A person is to count $4500$ currency notes. Let an denote the number of notes he counts in the nth minute. If $a_1 = a_2 = ... = a_{10} = 150$ and $a_{10}, a_{11}, ...$ are in an A.P. with common difference $–2$, then the time taken by him to count all the notes is

Suppose he takes $n$ minutes to count $4500$ notes.

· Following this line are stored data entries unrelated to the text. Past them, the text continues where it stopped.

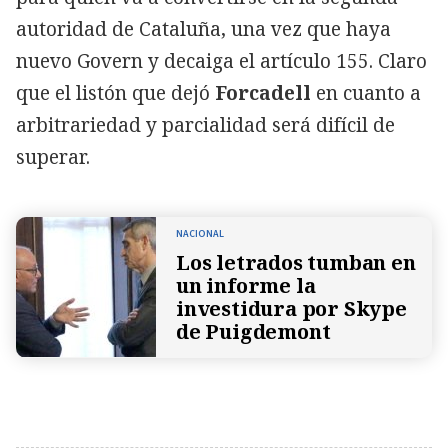
autoridad de Cataluña, una vez que haya
nuevo Govern y decaiga el artículo 155. Claro
que el listón que dejó
Forcadell
en cuanto a
arbitrariedad y parcialidad será difícil de
superar.
NACIONAL
Los letrados tumban en
un informe la
investidura por Skype
de Puigdemont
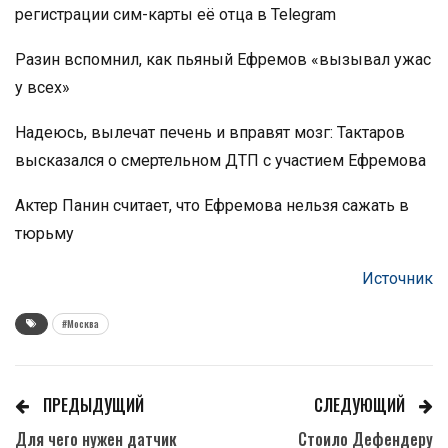
регистрации сим-карты её отца в Telegram
Разин вспомнил, как пьяный Ефремов «вызывал ужас
у всех»
Надеюсь, вылечат печень и вправят мозг: Тактаров
высказался о смертельном ДТП с участием Ефремова
Актер Панин считает, что Ефремова нельзя сажать в
тюрьму
Источник
#Москва
ПРЕДЫДУЩИЙ
СЛЕДУЮЩИЙ
Для чего нужен датчик
Стоило Дефендеру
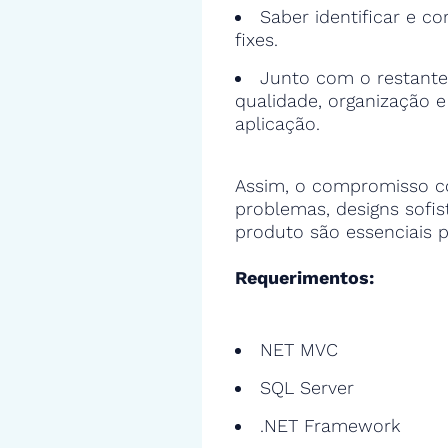
Saber identificar e cor
fixes.
Junto com o restante
qualidade, organização 
aplicação.
Assim, o compromisso c
problemas, designs sofi
produto são essenciais p
Requerimentos:
NET MVC
SQL Server
.NET Framework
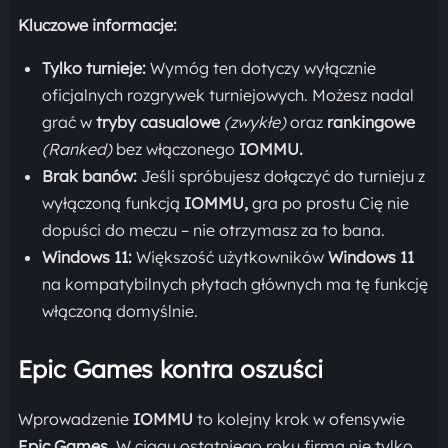
Kluczowe informacje:
Tylko turnieje:
Wymóg ten dotyczy wyłącznie
oficjalnych rozgrywek turniejowych. Możesz nadal
grać w
tryby casualowe
(zwykłe)
oraz
rankingowe
(Ranked)
bez włączonego
IOMMU.
Brak banów:
Jeśli spróbujesz dołączyć do turnieju z
wyłączoną funkcją
IOMMU,
gra po prostu Cię nie
dopuści do meczu – nie otrzymasz za to bana.
Windows 11:
Większość użytkowników
Windows 11
na kompatybilnych płytach głównych ma tę funkcję
włączoną domyślnie.
Epic Games kontra oszuści
Wprowadzenie
IOMMU
to kolejny krok w ofensywie
Epic Games.
W ciągu ostatniego roku firma nie tylko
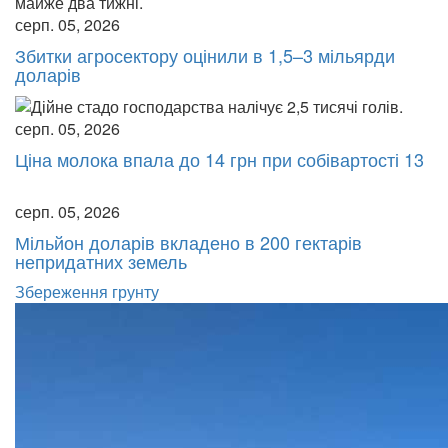
серп. 05, 2026
Збитки агросектору оцінили в 1,5–3 мільярди
доларів
серп. 05, 2026
Ціна молока впала до 14 грн при собівартості 13
серп. 05, 2026
Мільйон доларів вкладено в 200 гектарів
непридатних земель
Збереження грунту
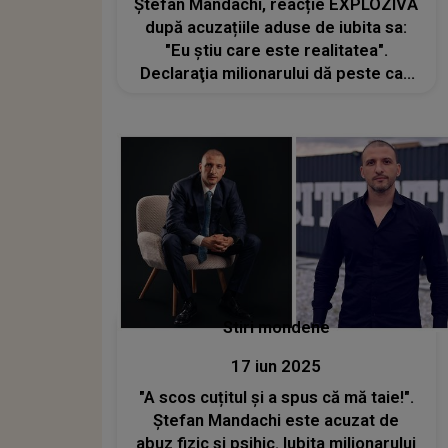
Ștefan Mandachi, reacție EXPLOZIVĂ
după acuzațiile aduse de iubita sa:
"Eu știu care este realitatea".
Declaraţia milionarului dă peste cap
lumea SHOWBIZ-ului. Ce spune
despre presupusele agresiuni
Stiri mondene
17 iun 2025
"A scos cuțitul și a spus că mă taie!".
Ștefan Mandachi este acuzat de
abuz fizic și psihic. Iubita milionarului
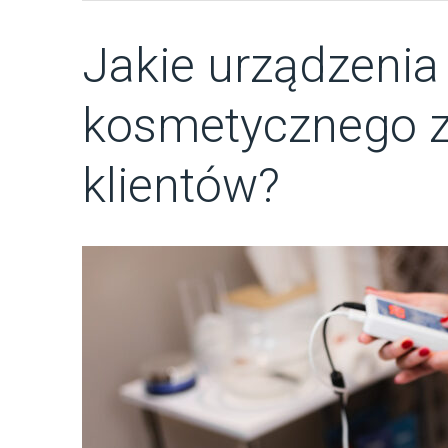
Jakie urządzenia
kosmetycznego z
klientów?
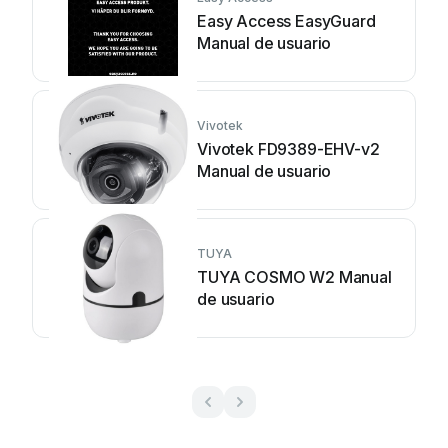
Easy Access EasyGuard
Manual de usuario
Vivotek
Vivotek FD9389-EHV-v2
Manual de usuario
TUYA
TUYA COSMO W2 Manual
de usuario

We have $a_1+a_2+....+a_{10}=10\left(150\right), a_{11}=148$ and $a_{11}, a_{12},.......a_n$ is an A.P. with common difference $d=-2.$
We are given
$\begin{array}{l}\hspace{0.25em}\hspace{0.25em}\hspace{0.25em}\hspace{0.25em} a_1+a_2+\dots +a_{10}+a_{11}+\dots +a_n=4500\\ \Rightarrow \hspace{0.25em}\hspace{0.25em}\hspace{0.25em}\hspace{0.25em}{a}_{11}+a_{12}+\dots +a_n=3000\\ \Rightarrow \hspace{0.25em}\hspace{0.25em}\hspace{0.25em}\hspace{0.25em}\frac{n-10}{2}\left[a_{11}+a_n\right]=3000\\ \Rightarrow \hspace{0.25em}\hspace{0.25em}\hspace{0.25em}\hspace{0.25em}\frac{1}{2}(n-10)[148+148+(n-11\left)\right(-2\left)\right]=3000\\ \Rightarrow \hspace{0.25em}\hspace{0.25em}\hspace{0.25em}\hspace{0.25em}(n-10)(148-n+11)=3000\\ \Rightarrow \hspace{0.25em}\hspace{0.25em}\hspace{0.25em}\hspace{0.25em}(n-10)(159-n)=3000\\ \Rightarrow \hspace{0.25em}\hspace{0.25em}\hspace{0.25em}\hspace{0.25em}{n}^2-169n+4590=0\\ \Rightarrow \hspace{0.25em}\hspace{0.25em}\hspace{0.25em}\hspace{0.25em}{n}^2-135n-34n+4590=0\\ \Rightarrow \hspace{0.25em}\hspace{0.25em}\hspace{0.25em}\hspace{0.25em}(n-135)(n-34)=0\Rightarrow n=135,34\end{array}$
All the notes get counted in $34$ minutes.